Whenever someone is thinking about moving an individual with Alzheimer's disease to a new location, there are a few considerations that should be taken into account. First and foremost, a comprehensive understanding of your mother's illness is imperative. Understanding how Alzheimer's disease will affect mother's functional capabilities can give everyone involved a broader knowledge of how much assistance your mother will need. A discussion regarding how involved or uninvolved family members will be, because of the distance, can also put in to perspective the amount of care your father will be responsible for.  

 

Should your father believe he could handle the responsibility, then becoming aware of community services is vital. As your mother's illness progresses, she will become more reliant on your father and he can quickly become overwhelmed unless he has a support network to relieve him from managing such care on his own.
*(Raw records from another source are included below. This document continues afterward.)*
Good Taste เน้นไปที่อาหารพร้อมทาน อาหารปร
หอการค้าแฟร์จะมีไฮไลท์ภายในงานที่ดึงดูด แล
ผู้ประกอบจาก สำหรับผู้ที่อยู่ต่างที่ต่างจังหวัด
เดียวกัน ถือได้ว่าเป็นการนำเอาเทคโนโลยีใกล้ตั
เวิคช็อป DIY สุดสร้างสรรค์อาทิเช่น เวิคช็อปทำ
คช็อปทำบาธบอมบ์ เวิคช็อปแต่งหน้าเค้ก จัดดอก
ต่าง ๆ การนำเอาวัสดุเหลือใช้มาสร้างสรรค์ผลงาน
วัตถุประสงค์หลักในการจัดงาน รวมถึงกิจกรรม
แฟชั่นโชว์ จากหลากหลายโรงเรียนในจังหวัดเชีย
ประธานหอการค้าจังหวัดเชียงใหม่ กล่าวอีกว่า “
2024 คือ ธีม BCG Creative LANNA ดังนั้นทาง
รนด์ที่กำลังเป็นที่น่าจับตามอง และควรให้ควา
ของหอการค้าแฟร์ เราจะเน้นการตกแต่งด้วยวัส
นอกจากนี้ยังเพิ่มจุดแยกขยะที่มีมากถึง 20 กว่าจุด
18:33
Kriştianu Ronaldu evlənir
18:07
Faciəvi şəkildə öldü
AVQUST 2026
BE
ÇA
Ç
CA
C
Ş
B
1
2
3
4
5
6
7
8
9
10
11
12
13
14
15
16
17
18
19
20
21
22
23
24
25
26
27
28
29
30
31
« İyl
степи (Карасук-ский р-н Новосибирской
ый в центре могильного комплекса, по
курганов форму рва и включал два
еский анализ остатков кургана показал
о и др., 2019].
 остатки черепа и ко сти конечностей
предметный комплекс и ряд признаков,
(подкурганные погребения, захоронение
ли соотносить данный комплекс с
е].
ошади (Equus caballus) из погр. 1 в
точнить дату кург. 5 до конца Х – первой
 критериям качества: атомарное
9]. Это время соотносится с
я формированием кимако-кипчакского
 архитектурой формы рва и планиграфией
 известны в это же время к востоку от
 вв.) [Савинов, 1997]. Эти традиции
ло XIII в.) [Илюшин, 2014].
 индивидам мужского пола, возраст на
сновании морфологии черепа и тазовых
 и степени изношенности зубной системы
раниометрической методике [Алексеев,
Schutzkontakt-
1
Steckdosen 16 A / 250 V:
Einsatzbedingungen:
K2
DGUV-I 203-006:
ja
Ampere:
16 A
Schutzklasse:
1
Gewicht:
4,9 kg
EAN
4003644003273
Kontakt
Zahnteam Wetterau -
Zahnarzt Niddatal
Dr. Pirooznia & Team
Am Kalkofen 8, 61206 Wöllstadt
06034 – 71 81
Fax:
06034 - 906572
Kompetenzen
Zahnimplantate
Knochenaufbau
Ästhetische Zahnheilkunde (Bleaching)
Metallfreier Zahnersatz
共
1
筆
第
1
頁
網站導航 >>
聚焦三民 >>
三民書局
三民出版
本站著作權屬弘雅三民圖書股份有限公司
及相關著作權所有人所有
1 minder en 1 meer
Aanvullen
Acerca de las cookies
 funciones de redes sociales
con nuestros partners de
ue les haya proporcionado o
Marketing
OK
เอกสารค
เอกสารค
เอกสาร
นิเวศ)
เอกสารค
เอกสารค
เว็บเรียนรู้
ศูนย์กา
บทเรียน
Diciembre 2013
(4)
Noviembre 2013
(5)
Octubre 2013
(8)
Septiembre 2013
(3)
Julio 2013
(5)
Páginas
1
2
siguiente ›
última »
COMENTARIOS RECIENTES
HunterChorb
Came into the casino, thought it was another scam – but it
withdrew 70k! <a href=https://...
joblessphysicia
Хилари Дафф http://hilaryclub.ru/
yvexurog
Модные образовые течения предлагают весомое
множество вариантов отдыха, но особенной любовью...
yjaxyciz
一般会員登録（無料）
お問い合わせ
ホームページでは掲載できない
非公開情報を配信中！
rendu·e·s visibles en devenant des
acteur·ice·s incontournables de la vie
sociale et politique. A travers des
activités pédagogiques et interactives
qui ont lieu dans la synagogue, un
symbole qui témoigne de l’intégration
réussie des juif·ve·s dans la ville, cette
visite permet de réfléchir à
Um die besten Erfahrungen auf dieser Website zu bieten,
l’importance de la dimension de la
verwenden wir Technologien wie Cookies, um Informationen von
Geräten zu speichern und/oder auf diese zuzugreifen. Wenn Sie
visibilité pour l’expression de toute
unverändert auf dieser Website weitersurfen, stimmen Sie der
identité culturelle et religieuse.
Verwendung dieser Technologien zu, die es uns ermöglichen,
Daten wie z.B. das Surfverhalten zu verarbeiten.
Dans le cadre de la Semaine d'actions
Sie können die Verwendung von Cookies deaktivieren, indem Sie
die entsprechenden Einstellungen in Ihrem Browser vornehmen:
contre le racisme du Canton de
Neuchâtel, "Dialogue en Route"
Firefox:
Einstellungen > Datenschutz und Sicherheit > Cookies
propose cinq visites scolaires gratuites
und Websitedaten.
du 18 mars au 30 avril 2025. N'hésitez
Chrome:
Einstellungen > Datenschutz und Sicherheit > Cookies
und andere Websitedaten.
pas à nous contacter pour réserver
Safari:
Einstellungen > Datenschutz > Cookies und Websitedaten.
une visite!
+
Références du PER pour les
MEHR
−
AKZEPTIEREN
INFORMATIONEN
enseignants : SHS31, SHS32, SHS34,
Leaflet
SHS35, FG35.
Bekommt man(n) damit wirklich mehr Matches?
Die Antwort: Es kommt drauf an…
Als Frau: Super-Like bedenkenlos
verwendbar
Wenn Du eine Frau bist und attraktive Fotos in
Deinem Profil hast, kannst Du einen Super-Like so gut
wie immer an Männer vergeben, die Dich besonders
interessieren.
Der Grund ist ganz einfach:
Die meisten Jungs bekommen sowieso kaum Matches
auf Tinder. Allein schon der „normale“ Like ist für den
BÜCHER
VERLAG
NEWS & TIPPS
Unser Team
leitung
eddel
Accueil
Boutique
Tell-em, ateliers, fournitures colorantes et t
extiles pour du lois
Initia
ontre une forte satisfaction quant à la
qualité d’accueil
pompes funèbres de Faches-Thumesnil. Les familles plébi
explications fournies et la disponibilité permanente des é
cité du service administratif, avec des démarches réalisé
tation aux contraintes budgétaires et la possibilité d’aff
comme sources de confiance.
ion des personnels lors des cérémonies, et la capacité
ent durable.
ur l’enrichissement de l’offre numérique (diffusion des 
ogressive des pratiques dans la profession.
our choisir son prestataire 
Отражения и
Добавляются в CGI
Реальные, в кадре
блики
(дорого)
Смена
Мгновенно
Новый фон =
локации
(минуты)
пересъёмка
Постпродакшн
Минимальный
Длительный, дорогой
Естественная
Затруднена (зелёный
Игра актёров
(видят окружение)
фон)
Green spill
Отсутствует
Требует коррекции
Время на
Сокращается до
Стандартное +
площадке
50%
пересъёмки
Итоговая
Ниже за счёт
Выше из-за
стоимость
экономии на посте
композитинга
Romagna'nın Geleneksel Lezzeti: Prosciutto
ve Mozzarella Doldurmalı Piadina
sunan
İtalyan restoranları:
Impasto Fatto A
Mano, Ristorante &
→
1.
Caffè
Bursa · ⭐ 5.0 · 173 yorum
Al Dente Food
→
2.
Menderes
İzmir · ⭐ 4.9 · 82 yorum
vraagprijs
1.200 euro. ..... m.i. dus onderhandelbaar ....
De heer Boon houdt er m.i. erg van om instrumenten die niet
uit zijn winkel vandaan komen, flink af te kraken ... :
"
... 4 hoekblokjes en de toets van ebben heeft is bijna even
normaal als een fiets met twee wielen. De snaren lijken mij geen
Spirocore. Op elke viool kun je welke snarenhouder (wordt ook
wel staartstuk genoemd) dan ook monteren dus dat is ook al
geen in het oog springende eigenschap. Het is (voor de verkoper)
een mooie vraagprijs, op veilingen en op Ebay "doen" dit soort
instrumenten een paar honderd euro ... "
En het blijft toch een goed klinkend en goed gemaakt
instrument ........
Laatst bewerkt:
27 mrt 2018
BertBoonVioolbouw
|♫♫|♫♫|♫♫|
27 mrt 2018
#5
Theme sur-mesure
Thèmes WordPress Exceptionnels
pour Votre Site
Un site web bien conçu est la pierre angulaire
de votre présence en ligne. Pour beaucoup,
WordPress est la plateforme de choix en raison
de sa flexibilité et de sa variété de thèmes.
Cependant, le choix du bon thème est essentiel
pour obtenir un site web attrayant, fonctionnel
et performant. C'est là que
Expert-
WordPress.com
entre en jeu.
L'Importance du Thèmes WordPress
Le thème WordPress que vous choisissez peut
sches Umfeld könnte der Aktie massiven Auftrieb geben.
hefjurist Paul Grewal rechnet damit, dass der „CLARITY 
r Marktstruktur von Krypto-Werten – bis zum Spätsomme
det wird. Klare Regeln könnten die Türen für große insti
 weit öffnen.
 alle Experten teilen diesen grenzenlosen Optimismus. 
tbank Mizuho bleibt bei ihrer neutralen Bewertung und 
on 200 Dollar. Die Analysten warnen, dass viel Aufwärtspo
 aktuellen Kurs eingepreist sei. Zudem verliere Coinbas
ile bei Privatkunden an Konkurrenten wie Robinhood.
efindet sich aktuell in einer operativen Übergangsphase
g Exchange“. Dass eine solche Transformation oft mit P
Learning about resources like an adult day center, home care or caregiver services can at least prepare him for what course of action to take should he need the resources.

 

You also mentioned your mother has visited the new house and stated her desire to go home. Due to the nature of your mother's illness, it is important to understand her memory may be impaired and she may not fully understand the implication of what she is saying. While this may seem logical for her to exhibit because of the new surrounding, you should know this also occurs with individuals with the disease who are living in their own home. Whenever an individual with Alzheimer's disease feels unsafe or uncomfortable their reaction is to remove themselves from their current surrounding and in some cases request to "go home." Overall, discussing the meaning and potential outcomes with your father, on both his and your mother's well-being, could lead to a better understanding by all.